(Exercise materials):
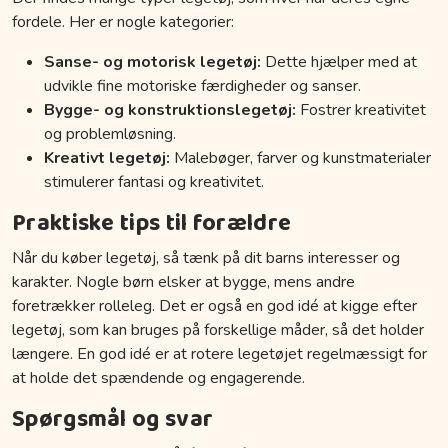
fordele. Her er nogle kategorier:
Sanse- og motorisk legetøj:
Dette hjælper med at
udvikle fine motoriske færdigheder og sanser.
Bygge- og konstruktionslegetøj:
Fostrer kreativitet
og problemløsning.
Kreativt legetøj:
Malebøger, farver og kunstmaterialer
stimulerer fantasi og kreativitet.
Praktiske tips til forældre
Når du køber legetøj, så tænk på dit barns interesser og
karakter. Nogle børn elsker at bygge, mens andre
foretrækker rolleleg. Det er også en god idé at kigge efter
legetøj, som kan bruges på forskellige måder, så det holder
længere. En god idé er at rotere legetøjet regelmæssigt for
at holde det spændende og engagerende.
Spørgsmål og svar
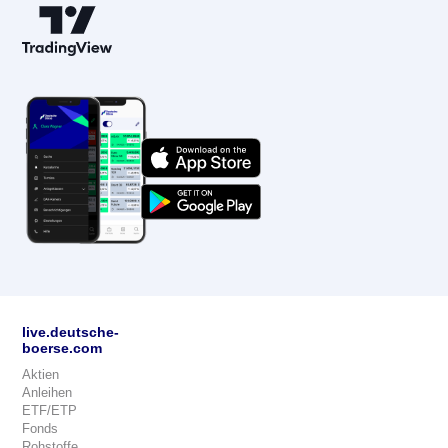
live.deutsche-
boerse.com
Aktien
Anleihen
ETF/ETP
Fonds
Rohstoffe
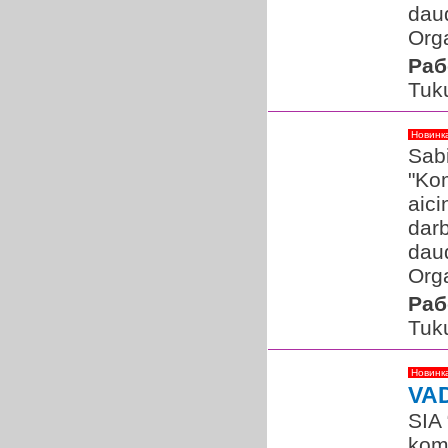
dau
Org
Раб
Tuk
Новинк
Sabi
"Ko
aici
darb
dau
Org
Раб
Tuk
Новинк
VA
SIA
koma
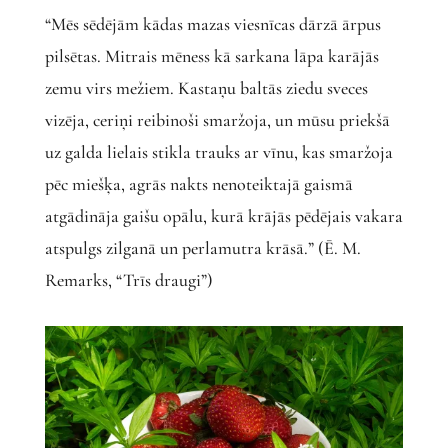
“Mēs sēdējām kādas mazas viesnīcas dārzā ārpus
pilsētas. Mitrais mēness kā sarkana lāpa karājās
zemu virs mežiem. Kastaņu baltās ziedu sveces
vizēja, ceriņi reibinoši smaržoja, un mūsu priekšā
uz galda lielais stikla trauks ar vīnu, kas smaržoja
pēc miešķa, agrās nakts nenoteiktajā gaismā
atgādināja gaišu opālu, kurā krājās pēdējais vakara
atspulgs zilganā un perlamutra krāsā.” (Ē. M.
Remarks, “Trīs draugi”)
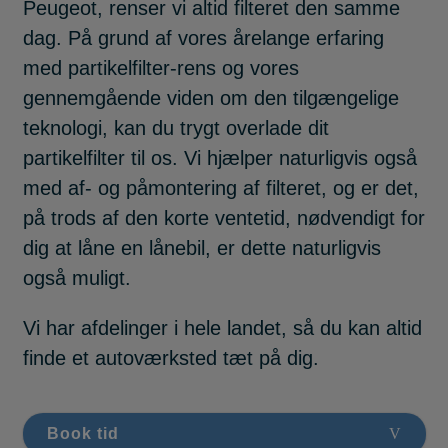
Peugeot, renser vi altid filteret den samme
dag. På grund af vores årelange erfaring
med partikelfilter-rens og vores
gennemgående viden om den tilgængelige
teknologi, kan du trygt overlade dit
partikelfilter til os. Vi hjælper naturligvis også
med af- og påmontering af filteret, og er det,
på trods af den korte ventetid, nødvendigt for
dig at låne en lånebil, er dette naturligvis
også muligt.
Vi har afdelinger i hele landet, så du kan altid
finde et autoværksted tæt på dig.
Book tid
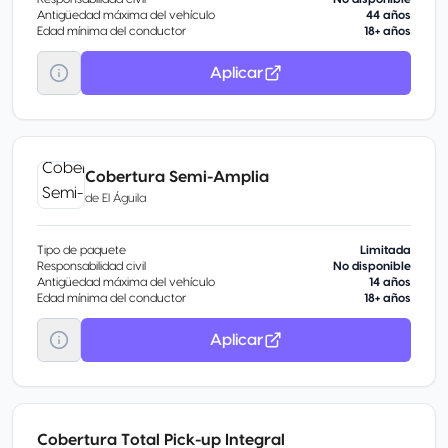
Antigüedad máxima del vehículo
44 años
Edad mínima del conductor
18+ años
Aplicar
Cobertura Semi-Amplia
de
El Águila
Tipo de paquete
Limitada
Responsabilidad civil
No disponible
Antigüedad máxima del vehículo
14 años
Edad mínima del conductor
18+ años
Aplicar
Cobertura Total Pick-up Integral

(Goal of the exercise): Your answer should consist of every line from the entries that holds "hjælper".

(Answer box):
Dette hjælper med at
partikelfilter til os. Vi hjælper naturligvis også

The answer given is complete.